You can also explore external resources for other potential approaches or techniques.<br>

<b>Note</b>: Coding is optional here, but your answers should be supported by relevant analysis or justifications.

<b>Q3b answer</b>:

In [None]:
# Add your answer here

---

## Appendix. Coursework Instructions

<b>Coursework Support</b>:
- COMP1008 computing tutorials and exercises on data processing and machine learning models on different example problems
- Example code building and analysing machine learning models in COMP1008 lectures slides on 'Machine learning'
- In the computing sessions, Q&A support for developing .ipynb projects
- In Teams channel 'COMP1008 2024/25 / Questions': support of common questions

<b>Marks</b>: in total 100 marks (count for 25% in COMP1008), awarded on the basis of:
- knowledge and understanding on the theories covered in lectures when answering the questions in the Jupyter Notebook report
- how informative and well presented your code, visualisations and results are (e.g. necessary labels in plots)
- self-learning ability making use of tutorial materials and online resources
- problem solving skills to obtain the answers and results for the specific dataset
- concise report with key details, e.g. parameters, data, etc. for others to repeat your methods and obtain the same results.
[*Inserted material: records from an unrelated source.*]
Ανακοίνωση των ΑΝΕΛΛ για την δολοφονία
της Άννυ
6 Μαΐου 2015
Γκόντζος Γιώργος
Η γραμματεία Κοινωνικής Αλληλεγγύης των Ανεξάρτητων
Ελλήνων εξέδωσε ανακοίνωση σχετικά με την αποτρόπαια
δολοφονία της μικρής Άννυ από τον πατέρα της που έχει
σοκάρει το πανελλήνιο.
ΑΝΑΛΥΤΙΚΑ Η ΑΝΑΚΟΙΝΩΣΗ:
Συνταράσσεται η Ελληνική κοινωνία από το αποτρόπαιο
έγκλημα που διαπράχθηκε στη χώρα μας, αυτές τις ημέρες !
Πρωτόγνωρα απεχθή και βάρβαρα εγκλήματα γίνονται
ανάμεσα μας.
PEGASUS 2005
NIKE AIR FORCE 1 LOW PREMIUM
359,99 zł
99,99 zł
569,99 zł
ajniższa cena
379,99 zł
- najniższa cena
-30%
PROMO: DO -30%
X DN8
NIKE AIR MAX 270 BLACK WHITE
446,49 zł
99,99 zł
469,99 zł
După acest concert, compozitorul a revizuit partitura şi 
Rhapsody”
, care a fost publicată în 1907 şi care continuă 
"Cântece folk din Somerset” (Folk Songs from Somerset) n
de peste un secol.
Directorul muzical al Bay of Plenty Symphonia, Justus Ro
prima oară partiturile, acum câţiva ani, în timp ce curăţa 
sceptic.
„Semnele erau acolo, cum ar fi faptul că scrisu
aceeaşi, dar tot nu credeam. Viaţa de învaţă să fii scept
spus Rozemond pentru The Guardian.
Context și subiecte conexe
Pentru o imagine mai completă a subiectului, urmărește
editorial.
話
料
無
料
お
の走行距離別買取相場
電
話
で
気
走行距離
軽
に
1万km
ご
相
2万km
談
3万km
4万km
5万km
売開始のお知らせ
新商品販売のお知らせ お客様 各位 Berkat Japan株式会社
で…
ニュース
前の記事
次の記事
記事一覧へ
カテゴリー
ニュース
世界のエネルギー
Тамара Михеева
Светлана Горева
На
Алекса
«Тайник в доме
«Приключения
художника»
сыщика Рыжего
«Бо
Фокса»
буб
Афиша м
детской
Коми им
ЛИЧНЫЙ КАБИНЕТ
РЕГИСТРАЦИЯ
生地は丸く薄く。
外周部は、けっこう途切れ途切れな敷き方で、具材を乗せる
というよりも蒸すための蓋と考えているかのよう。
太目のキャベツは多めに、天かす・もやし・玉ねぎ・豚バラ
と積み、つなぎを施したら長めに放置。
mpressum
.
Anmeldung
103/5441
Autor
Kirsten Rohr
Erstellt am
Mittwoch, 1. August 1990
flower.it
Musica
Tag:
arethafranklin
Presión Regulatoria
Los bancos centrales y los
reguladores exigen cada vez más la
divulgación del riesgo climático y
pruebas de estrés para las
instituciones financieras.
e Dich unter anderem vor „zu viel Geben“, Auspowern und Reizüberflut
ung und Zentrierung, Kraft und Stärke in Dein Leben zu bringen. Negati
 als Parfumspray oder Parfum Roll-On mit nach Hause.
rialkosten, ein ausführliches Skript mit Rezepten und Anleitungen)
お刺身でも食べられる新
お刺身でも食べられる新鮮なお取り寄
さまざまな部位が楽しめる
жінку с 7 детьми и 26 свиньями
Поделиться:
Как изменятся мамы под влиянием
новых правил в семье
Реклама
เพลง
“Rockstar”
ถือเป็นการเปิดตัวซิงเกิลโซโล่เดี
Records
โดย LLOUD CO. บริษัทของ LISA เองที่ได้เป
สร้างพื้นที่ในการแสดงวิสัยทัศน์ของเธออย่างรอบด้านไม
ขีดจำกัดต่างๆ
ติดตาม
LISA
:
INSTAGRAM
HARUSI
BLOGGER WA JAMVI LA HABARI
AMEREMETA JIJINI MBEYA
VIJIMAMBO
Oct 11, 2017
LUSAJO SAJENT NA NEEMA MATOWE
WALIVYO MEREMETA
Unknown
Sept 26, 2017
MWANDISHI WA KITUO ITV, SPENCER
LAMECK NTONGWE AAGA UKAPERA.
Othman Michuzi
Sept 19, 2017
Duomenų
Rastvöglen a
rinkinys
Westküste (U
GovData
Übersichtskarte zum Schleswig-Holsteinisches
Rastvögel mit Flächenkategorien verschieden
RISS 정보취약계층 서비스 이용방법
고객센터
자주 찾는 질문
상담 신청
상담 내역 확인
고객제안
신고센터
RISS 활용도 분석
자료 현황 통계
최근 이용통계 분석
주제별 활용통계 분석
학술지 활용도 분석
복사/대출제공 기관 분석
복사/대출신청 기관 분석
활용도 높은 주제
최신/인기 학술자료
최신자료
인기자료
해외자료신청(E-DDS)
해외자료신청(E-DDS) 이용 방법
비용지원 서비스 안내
For more information of COMP1008 assessment please refer to the coursework issue in Moodle ('Course Content / Assessment').

<b>Format</b>:
- One single .ipynb file named 202425_COMP1008_cw_XXX.ipynb, where XXX is your username (e.g. psxyz)
- The .ipynb file should include your code and answers, using this given .ipynb template (please add cells as needed)
- You could use additional Python libraries as you wish, in addition to the ones demonstrated in the computing sessions
- There are multiple ways using different methods to complete the tasks. These are fine as long as all answers and analysis are supported by the code implemented in Jupyter Notebook, not by using other means (e.g. operations in Excel, or by using other languages, etc.).

<b>Submission</b>: 
- Deadline: <b><font color = "red">24 March, 3pm</font></b>.
- Late submission leads to a 5% deduction of the coursework on each weekday. Work submitted one week late will receive a 0 for the coursework.
- Method: in Moodle submit a single .ipynb file named 202425_COMP1008_cw_XXX.ipynb
- If you can’t submit your coursework on time due to ECs, please contact Student Services and your personal tutor ASAP

<b>Note: Plagiarism vs. Group Discussions</b> 

As you should know, plagiarism is completely unacceptable and will be dealt with according to University's standard policies.<br>
Students are encouraged to have only general discussions on the theory (not the specific questions) when completing the coursework.<br>
It is important that when you actually do your coursework and write the answers, you do it individually.<br>
Do NOT, under any circumstances, share your report, code or figures, etc. with anyone else.